→ **Instructions for the task**
Every line below that mentions the word "Mulinete" should be copied out.

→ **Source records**
□ □ □ □

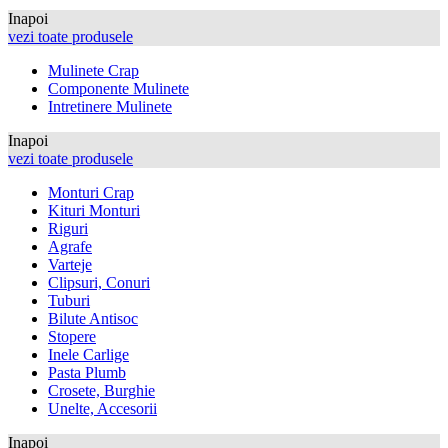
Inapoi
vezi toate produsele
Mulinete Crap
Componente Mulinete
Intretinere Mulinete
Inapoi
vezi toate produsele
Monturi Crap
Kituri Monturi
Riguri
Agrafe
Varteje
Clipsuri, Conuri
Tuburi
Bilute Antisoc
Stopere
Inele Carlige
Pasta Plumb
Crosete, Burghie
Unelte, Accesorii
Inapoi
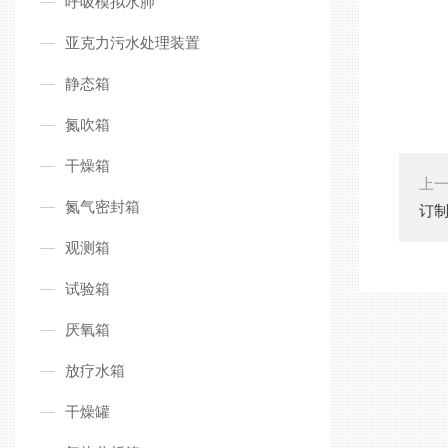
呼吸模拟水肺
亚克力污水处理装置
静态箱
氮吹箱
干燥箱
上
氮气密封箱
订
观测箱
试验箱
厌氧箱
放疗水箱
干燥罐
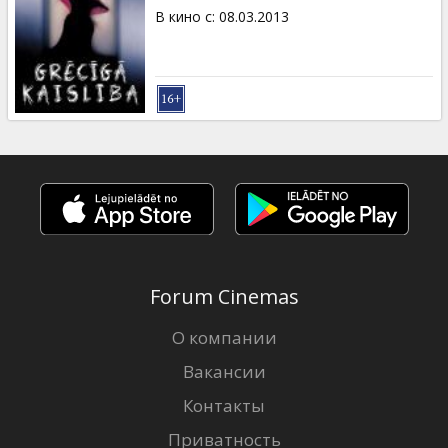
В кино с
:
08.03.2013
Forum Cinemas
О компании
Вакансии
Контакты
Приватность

□ □ □ □

→ **Solution to this task**
Mulinete Crap
Componente Mulinete
Intretinere Mulinete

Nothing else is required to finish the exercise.